You can identify most pills by looking up the imprint code stamped on them in a free online database. Every prescription medication sold in the United States is required to have a unique imprint, and databases like the Drugs.com Pill Identifier let you search by that code along with the pill’s color and shape to get a match in seconds. Here’s how the whole process works.
What to Look For on the Pill
Before you search anything online, flip the pill over and examine both sides carefully. You’re looking for four things: the imprint code, the shape, the color, and whether it has a score line.
The imprint code is the most important identifier.
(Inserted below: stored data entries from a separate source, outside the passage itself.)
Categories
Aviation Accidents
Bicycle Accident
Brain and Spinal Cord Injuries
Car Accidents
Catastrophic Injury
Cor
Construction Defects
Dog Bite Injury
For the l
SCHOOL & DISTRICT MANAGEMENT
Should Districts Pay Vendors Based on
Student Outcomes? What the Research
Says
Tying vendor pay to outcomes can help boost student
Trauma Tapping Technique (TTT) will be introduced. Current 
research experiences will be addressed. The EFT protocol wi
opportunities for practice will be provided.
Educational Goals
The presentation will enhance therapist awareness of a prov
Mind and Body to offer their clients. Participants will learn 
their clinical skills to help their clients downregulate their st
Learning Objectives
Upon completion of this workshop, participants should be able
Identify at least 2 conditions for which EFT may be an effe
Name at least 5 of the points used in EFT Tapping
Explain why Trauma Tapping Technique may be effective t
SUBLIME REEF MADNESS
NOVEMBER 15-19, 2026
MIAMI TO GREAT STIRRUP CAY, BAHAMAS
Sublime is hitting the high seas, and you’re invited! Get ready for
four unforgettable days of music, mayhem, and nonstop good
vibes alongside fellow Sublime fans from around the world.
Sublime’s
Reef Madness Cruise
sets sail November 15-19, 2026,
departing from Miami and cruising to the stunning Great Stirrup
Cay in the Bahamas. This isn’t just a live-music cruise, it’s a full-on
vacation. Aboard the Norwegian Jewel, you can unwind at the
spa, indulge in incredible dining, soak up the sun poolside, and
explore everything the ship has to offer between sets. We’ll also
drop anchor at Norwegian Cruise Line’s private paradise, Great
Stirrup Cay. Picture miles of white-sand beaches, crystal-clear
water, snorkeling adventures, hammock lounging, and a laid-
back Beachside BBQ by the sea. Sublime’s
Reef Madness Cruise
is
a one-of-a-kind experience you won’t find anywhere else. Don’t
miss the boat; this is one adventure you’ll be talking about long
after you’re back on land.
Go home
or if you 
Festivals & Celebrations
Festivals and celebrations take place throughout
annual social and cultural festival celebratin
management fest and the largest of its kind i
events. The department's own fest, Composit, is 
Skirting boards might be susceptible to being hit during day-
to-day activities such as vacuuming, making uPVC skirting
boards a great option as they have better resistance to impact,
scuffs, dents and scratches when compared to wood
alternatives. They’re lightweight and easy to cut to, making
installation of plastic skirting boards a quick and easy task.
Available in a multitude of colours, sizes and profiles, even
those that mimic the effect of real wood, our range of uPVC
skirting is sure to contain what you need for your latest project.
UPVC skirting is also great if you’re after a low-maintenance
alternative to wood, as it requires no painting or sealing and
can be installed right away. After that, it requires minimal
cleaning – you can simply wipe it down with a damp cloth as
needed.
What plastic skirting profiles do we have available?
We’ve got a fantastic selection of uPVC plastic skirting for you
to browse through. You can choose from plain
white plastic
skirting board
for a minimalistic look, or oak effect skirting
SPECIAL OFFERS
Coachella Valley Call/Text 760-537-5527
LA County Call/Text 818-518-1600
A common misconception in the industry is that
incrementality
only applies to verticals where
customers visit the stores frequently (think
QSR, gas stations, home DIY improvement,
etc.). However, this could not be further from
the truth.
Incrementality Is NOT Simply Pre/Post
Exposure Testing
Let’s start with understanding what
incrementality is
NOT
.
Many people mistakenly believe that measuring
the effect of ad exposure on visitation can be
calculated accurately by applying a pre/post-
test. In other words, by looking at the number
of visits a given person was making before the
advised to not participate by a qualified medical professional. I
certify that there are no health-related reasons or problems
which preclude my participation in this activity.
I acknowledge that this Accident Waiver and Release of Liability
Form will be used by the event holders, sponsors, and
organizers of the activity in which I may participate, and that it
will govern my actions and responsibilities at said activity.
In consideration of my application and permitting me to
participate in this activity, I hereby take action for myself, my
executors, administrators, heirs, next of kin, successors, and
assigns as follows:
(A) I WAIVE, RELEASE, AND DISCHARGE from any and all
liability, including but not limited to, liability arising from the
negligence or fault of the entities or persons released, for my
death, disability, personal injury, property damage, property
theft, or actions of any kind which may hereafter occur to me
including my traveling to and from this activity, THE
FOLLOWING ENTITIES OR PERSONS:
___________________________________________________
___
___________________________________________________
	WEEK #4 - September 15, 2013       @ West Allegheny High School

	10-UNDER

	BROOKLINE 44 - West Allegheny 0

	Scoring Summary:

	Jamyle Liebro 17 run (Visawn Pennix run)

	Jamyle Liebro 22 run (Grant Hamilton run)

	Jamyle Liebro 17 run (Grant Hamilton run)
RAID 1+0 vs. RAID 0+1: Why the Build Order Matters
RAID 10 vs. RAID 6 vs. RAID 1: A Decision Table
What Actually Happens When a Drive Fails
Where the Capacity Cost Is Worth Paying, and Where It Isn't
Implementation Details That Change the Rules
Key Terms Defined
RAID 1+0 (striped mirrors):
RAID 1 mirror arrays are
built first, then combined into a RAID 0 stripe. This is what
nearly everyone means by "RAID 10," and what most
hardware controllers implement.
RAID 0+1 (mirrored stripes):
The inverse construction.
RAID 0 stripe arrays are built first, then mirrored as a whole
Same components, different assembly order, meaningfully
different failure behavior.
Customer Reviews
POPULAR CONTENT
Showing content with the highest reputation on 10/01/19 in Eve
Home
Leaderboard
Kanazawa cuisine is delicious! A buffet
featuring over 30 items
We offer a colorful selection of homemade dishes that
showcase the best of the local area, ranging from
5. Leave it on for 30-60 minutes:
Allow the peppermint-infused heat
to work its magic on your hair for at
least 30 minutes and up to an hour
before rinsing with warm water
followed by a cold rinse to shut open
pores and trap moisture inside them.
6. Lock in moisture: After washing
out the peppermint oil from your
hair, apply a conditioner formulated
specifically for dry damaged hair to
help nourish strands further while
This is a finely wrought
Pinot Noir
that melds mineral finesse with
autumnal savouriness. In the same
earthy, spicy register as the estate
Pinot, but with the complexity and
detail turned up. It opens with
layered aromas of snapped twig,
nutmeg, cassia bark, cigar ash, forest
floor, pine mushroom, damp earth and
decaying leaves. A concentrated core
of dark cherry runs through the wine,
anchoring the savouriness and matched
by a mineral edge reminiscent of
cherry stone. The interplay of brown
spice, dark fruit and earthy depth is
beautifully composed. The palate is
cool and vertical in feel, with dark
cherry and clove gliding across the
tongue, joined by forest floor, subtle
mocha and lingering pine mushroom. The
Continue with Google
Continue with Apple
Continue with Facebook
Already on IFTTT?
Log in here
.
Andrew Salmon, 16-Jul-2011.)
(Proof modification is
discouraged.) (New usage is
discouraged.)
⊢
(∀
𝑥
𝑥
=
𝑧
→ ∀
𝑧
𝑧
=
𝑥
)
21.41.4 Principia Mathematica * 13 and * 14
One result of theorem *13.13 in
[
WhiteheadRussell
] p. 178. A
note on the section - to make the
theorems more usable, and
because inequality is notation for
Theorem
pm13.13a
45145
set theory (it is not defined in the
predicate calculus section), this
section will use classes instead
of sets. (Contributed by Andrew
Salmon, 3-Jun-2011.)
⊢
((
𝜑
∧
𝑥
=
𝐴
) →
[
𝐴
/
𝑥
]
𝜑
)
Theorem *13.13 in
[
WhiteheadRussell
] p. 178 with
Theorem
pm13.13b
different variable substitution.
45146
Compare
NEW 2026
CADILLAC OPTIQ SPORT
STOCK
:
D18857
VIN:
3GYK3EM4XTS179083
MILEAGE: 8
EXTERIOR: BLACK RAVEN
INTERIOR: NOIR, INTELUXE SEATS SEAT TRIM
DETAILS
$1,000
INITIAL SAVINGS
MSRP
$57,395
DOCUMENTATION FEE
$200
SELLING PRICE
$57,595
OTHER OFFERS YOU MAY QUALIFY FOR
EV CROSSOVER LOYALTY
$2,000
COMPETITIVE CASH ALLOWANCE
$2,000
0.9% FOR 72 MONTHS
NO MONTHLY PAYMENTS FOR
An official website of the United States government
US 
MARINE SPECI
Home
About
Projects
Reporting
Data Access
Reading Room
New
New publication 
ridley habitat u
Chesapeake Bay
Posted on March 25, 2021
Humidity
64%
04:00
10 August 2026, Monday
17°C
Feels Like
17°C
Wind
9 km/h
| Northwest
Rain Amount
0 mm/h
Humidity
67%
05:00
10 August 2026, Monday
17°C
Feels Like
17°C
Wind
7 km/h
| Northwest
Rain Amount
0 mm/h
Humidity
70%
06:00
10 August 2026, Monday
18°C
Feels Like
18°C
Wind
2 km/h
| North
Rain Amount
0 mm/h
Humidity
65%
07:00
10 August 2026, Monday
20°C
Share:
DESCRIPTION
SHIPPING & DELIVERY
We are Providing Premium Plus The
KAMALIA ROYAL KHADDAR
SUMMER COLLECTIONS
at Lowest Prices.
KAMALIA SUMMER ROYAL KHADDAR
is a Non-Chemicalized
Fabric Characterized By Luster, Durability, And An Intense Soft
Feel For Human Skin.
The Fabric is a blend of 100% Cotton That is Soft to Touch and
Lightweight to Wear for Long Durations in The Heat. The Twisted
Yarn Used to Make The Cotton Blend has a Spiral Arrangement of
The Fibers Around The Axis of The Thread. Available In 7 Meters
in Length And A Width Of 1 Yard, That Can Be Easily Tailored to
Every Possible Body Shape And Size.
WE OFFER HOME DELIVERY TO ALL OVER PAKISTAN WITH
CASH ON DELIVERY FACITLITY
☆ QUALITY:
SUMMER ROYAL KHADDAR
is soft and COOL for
It’s a combination of letters, numbers, or both that’s stamped, printed, or engraved into the surface. Something like “M 367” or “IP 204.” This code is unique to a specific drug, dose, and manufacturer. If you can read this clearly, you can almost always get a positive ID. Use good lighting and a magnifying glass if the pill is small or worn down.
Shape matters more than you might think. “Round” and “oval” are obvious, but pill databases also use terms like “oblong,” “capsule-shaped,” “diamond,” and “pentagon.” Pick the closest match from the options the database gives you. Color is straightforward, though be aware that lighting can make white pills look yellow or vice versa. A score line is the groove cut across one face of the pill, designed to let it be split into equal doses. Noting whether your pill has one (or none) helps narrow results.
Where to Search
The most widely used free tool is the Drugs.com Pill Identifier, which draws from multiple professional drug databases including Micromedex and Wolters Kluwer. It covers more than 24,000 prescription drugs, over-the-counter medicines, and supplements, and returns photos you can visually compare to the pill in your hand. You enter whatever details you have, and it narrows the possibilities.
The National Library of Medicine also recommends this tool on its own support pages. If you prefer a different option, WebMD and GoodRx both offer similar pill identifier features that work the same way: enter the imprint, select a shape and color, and browse the matches.
For a more official route, the FDA maintains the National Drug Code (NDC) Directory, which is updated daily and lists information on active finished drugs submitted to the agency. It’s less user-friendly for quick visual identification, but it’s useful if you already have a drug name or NDC number and want to verify details. You can also contact the FDA’s Division of Drug Information directly, where staff can identify drugs based on their physical appearance and markings.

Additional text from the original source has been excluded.